The majority of businesses (79 percent, to be exact) had a mobile security incident in the past year, and the costs are substantial, according to security specialist Check Point Software Technologies' second mobile security report, "The Impact of Mobile Devices on Information Security."
The new report found mobile security incidents cost 42 percent of businesses six figures, with 16 percent putting the cost at more than $500,000. Large businesses were especially hard hit, as more than half (52 percent) of large businesses reported mobile security incidents have amounted to more than $500,000 in the past year. Small to midsize businesses (SMBs) were not immune to costly mobile security incidents, however. Forty-five percent of companies with fewer than 1,000 employees saw mobile security incidents exceeding $100,000 in the past year, the survey revealed.
Despite costly mobile incidents, 63 percent of businesses do not manage corporate information on personal devices, and 93 percent face challenges adopting bring-your-own-device (BYOD) policies. More than half (53 percent) of all businesses surveyed report there is sensitive customer information on mobile devices, up from 47 percent last year.
Google's Android operating system was the mobile platform with the greatest perceived security risks. Android was cited by 49 percent of businesses as the platform with greatest perceived security risk (up from 30 percent last year), a far higher percentage than those of Apple, Windows Mobile and BlackBerry. In fact, Windows Mobile and BlackBerry both saw the number of IT professionals who viewed these platforms as the most risky decrease by almost half.
Just over two-thirds of organizations (67 percent) have devices owned personally by employees, contractors or others that connect to their corporate networks. This includes 65 percent that allow both personal and company-owned mobile devices, as well as 2 percent that have only personally owned mobile devices on their networks.

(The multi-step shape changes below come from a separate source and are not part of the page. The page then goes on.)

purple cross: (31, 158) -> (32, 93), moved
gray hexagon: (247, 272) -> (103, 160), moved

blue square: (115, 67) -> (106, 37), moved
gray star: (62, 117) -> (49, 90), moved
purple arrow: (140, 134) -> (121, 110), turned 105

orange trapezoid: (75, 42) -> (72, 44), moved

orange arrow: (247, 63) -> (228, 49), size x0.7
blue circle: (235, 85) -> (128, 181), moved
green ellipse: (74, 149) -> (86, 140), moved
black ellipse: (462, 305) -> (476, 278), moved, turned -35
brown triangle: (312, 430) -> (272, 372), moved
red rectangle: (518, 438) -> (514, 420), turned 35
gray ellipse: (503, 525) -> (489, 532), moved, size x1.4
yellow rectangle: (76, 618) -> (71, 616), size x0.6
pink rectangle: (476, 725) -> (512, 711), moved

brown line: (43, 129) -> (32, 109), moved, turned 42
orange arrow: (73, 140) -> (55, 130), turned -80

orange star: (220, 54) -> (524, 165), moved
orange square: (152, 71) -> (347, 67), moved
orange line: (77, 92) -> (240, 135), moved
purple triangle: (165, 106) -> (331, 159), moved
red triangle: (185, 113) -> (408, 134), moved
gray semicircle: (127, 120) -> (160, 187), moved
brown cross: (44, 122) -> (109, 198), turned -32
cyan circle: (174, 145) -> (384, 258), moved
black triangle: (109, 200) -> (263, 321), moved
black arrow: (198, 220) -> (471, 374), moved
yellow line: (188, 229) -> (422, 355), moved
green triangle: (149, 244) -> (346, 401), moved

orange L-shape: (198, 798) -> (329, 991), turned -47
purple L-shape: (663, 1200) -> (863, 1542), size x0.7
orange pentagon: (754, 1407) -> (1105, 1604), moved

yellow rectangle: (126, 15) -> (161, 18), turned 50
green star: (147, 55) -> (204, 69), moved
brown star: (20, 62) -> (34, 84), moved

"Without question, the explosion of BYOD, mobile apps and cloud services has created a herculean task to protect corporate information for businesses both large and small," Tomer Teller, security evangelist and researcher at Check Point Software Technologies, said in a statement. "An effective mobile security strategy will focus on protecting corporate information on the multitude of devices and implementing proper secure access controls to information and applications on the go. Equally important is educating employees about best practices as a majority of businesses are more concerned with careless employees than cybercriminals."
Among companies that allow personal mobile devices, 96 percent say the number of personal devices connecting to their corporate networks is growing, and 45 percent have more than five times as many personal mobile devices as they had two years ago. Participants reported that the most common challenge IT organizations face in adopting BYOD is securing corporate information (67 percent), closely followed by tracking and controlling access to networks (63 percent).